ACTIVITY —
In the data below, find the line with "Sign Up (1196, 148)" and the line with "Zásady ochrany soukromí (239, 2324)", then restate both and every line between them exactly, minus the pictures.

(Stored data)
________

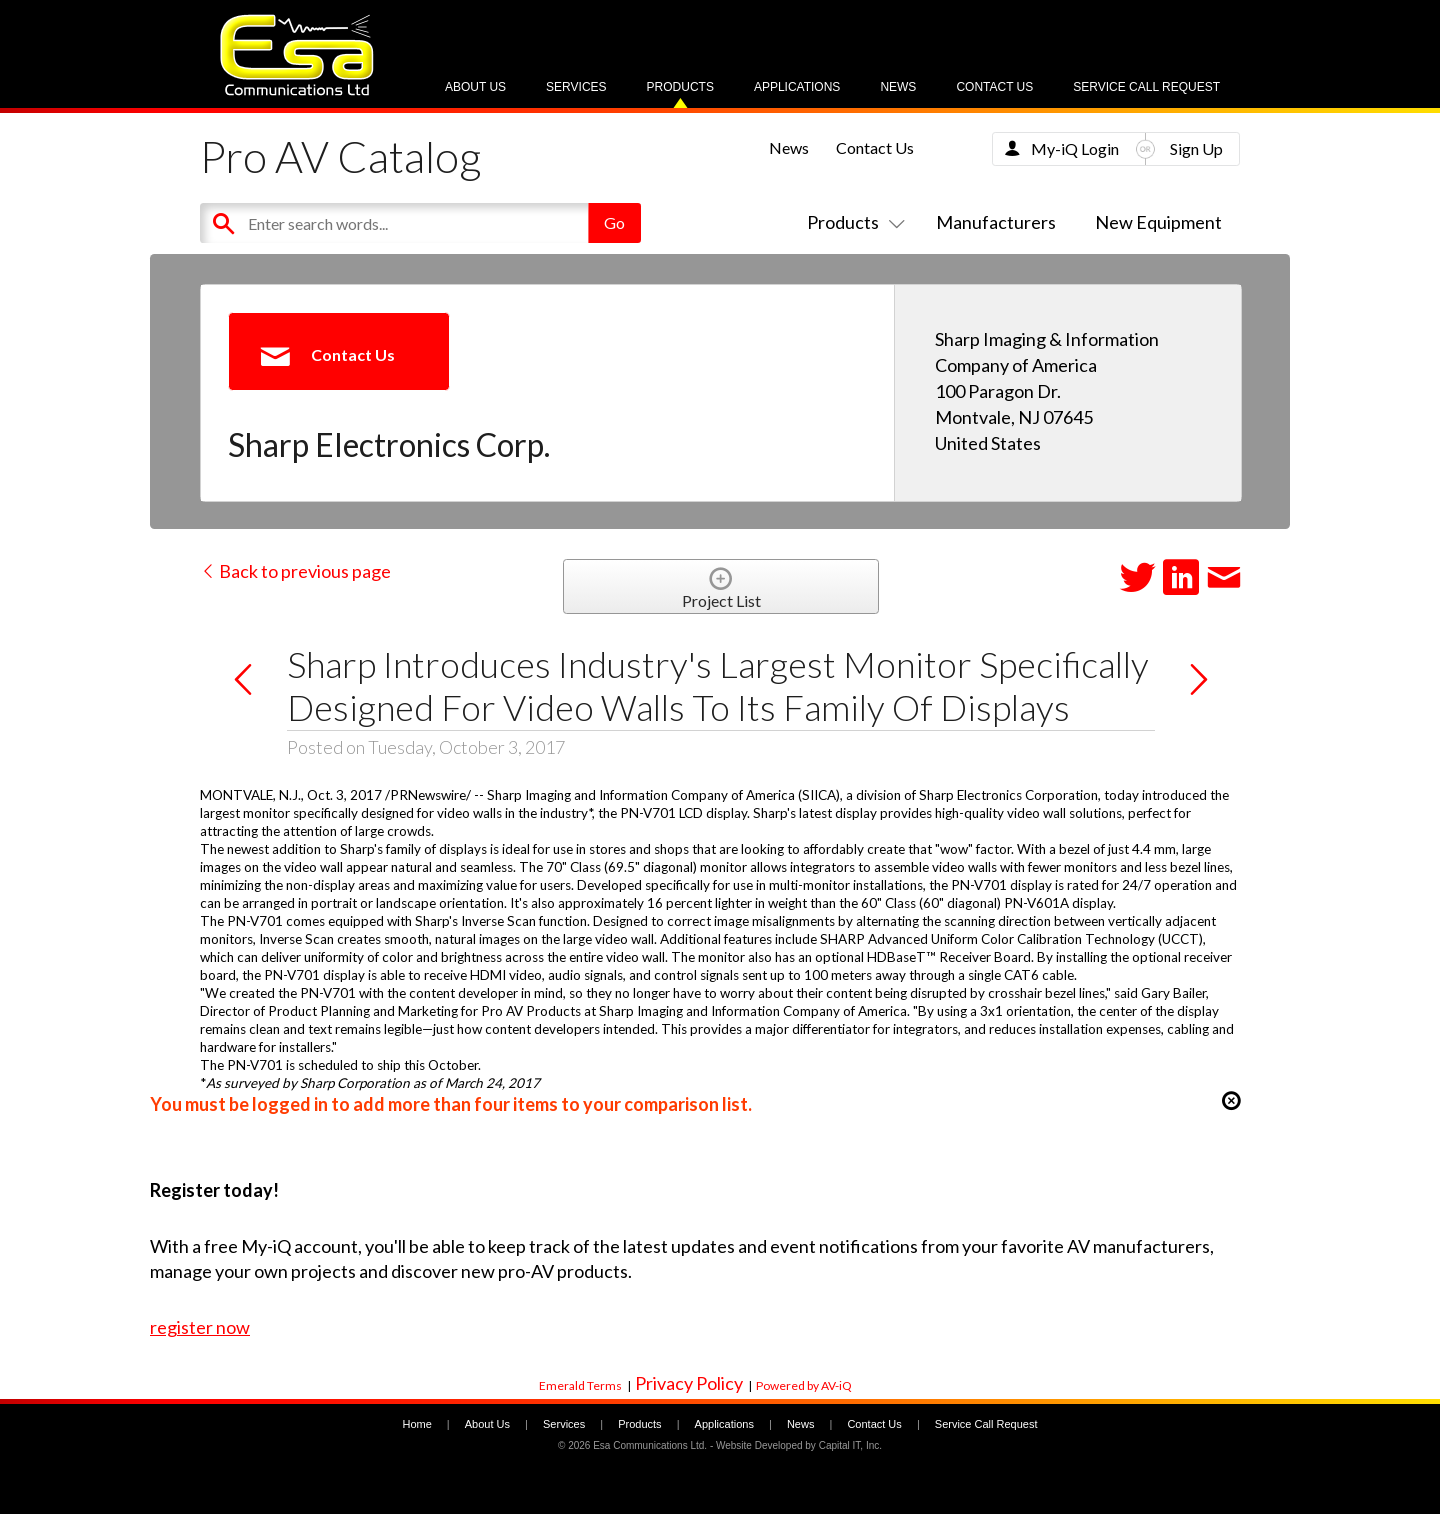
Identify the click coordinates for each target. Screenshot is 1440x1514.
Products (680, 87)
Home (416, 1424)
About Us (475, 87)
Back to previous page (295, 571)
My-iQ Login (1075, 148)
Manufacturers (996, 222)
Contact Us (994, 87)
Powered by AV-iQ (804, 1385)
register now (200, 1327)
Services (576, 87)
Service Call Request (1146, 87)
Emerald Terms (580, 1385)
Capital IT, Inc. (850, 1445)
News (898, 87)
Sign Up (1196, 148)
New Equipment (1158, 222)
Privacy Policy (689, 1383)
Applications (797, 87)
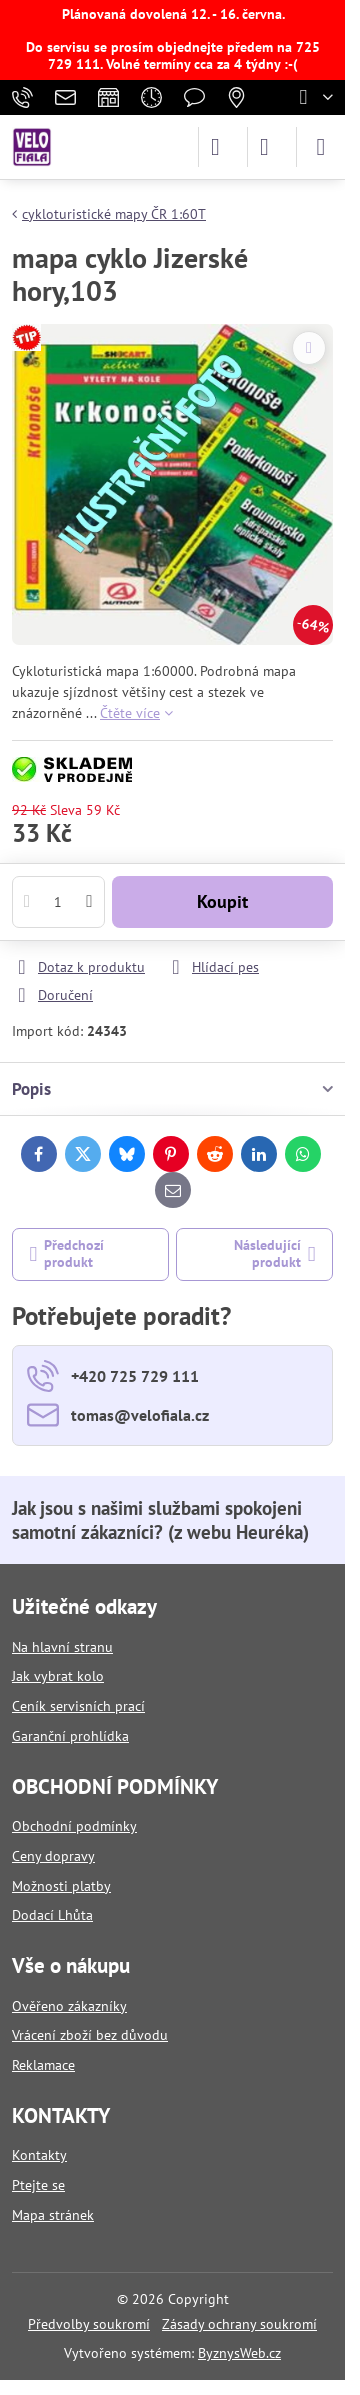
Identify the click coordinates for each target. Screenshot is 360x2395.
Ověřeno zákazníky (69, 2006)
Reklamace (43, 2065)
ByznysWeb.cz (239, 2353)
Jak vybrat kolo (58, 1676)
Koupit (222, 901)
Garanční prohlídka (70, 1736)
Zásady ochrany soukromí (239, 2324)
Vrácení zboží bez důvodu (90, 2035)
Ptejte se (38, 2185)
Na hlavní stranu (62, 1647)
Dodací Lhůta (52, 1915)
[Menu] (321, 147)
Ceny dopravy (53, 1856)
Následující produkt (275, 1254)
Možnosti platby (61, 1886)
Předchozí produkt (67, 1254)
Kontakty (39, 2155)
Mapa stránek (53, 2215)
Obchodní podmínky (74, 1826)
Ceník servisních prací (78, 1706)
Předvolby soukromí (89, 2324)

________

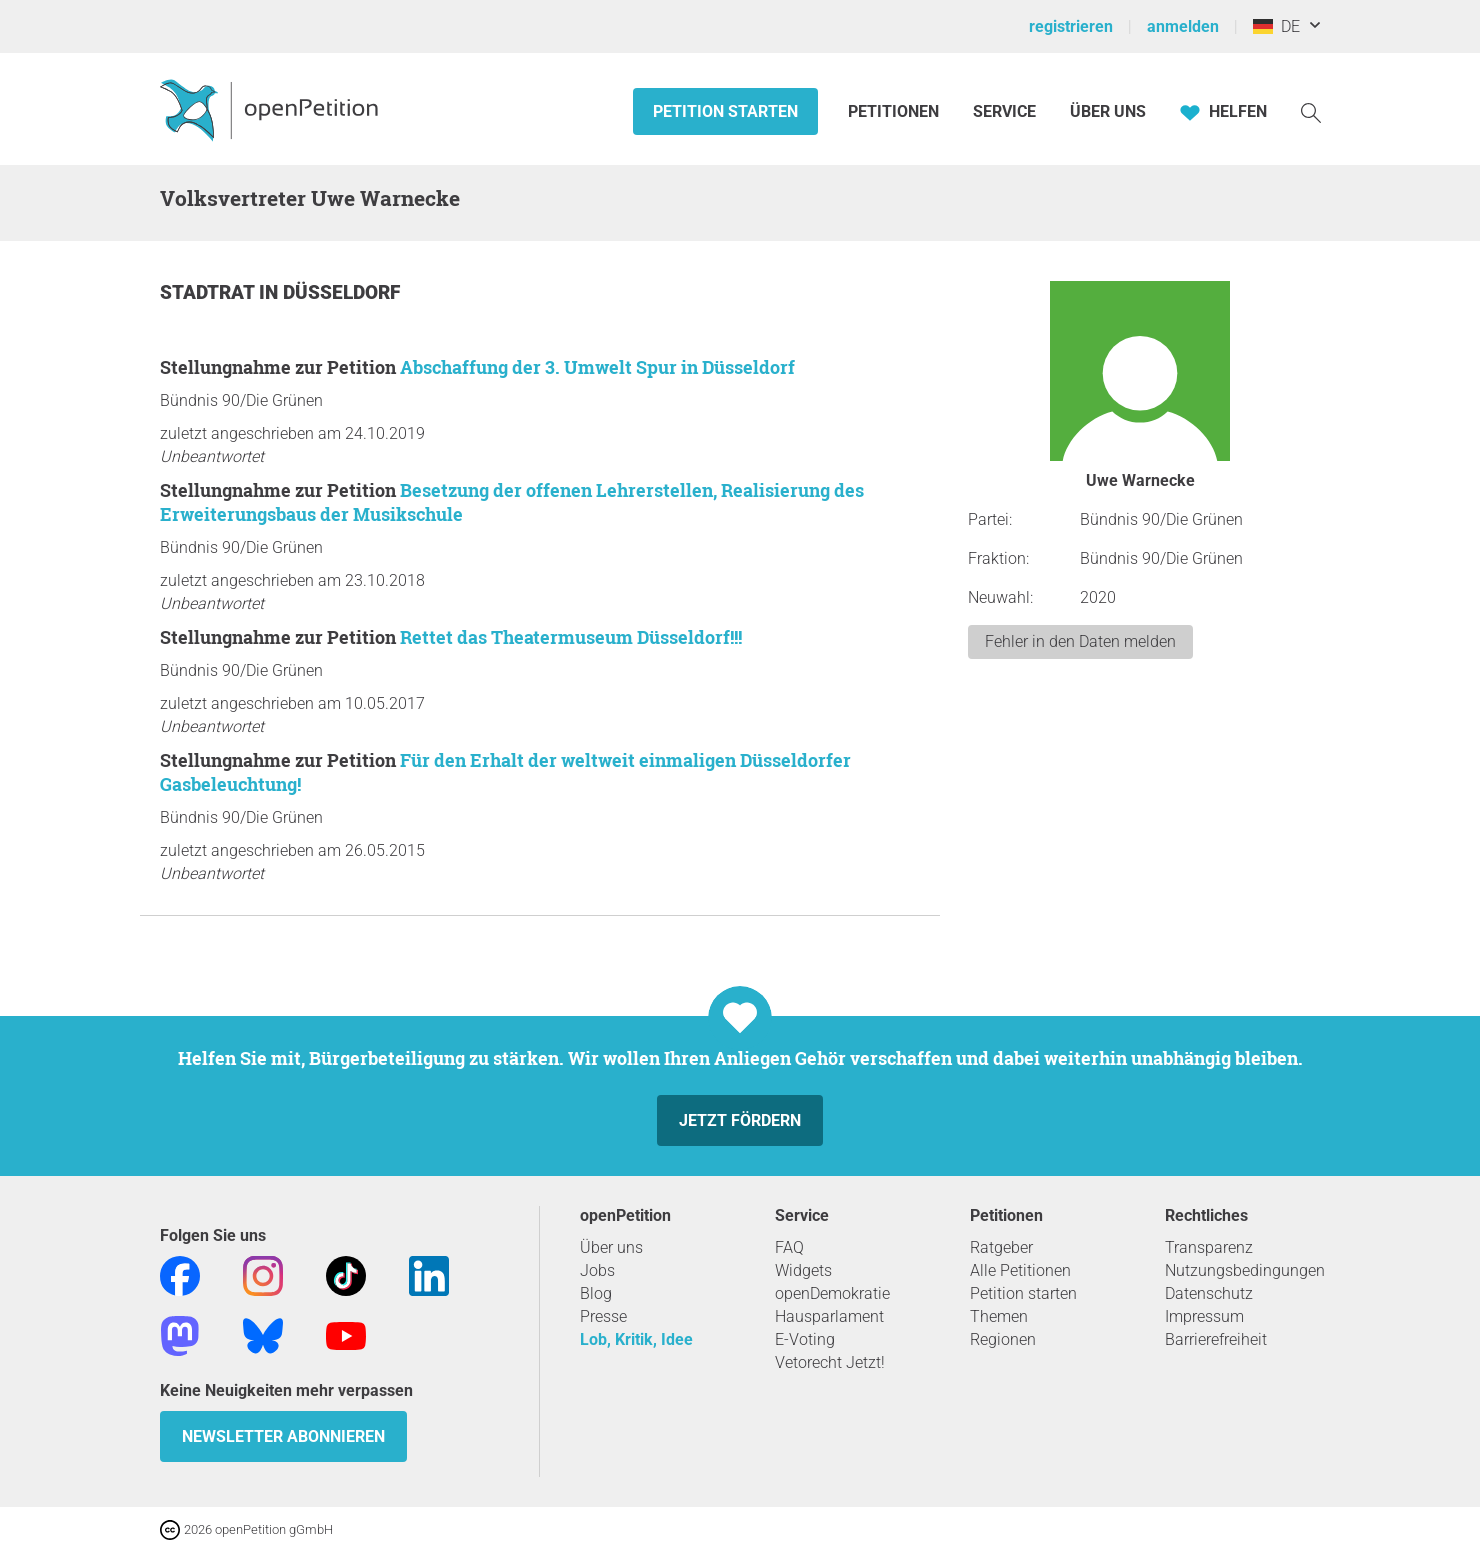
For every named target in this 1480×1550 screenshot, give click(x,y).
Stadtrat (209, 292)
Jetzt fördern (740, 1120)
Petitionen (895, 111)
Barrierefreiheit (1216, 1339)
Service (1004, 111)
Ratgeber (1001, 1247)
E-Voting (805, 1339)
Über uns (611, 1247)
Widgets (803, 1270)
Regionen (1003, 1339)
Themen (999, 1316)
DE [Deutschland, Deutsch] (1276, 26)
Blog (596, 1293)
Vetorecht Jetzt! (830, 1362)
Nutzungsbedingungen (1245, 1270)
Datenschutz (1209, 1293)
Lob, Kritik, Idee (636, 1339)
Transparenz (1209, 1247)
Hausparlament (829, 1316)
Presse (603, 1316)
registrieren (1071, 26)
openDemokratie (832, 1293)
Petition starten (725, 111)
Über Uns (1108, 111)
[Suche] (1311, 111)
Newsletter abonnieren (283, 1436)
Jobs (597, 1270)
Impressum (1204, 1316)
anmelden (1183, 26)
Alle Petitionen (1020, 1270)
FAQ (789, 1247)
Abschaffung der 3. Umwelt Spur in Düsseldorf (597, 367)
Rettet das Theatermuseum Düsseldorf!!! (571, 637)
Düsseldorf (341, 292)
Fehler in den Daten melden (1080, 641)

________

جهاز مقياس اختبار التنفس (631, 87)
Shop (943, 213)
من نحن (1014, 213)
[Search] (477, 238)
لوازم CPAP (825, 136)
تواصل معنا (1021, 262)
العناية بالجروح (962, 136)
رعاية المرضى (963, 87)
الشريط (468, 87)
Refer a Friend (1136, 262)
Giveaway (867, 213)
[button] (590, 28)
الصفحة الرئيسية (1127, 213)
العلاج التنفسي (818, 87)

________

YOUR RESPONSE —
Sign Up (1196, 148)
New Equipment (1158, 222)
Privacy Policy (689, 1383)
Applications (797, 87)
Identify the click coordinates for each target. Screenshot is 360x2395.
Ověřeno zákazníky (69, 2006)
Reklamace (43, 2065)
ByznysWeb.cz (239, 2353)
Jak vybrat kolo (58, 1676)
Koupit (222, 901)
Garanční prohlídka (70, 1736)
Zásady ochrany soukromí (239, 2324)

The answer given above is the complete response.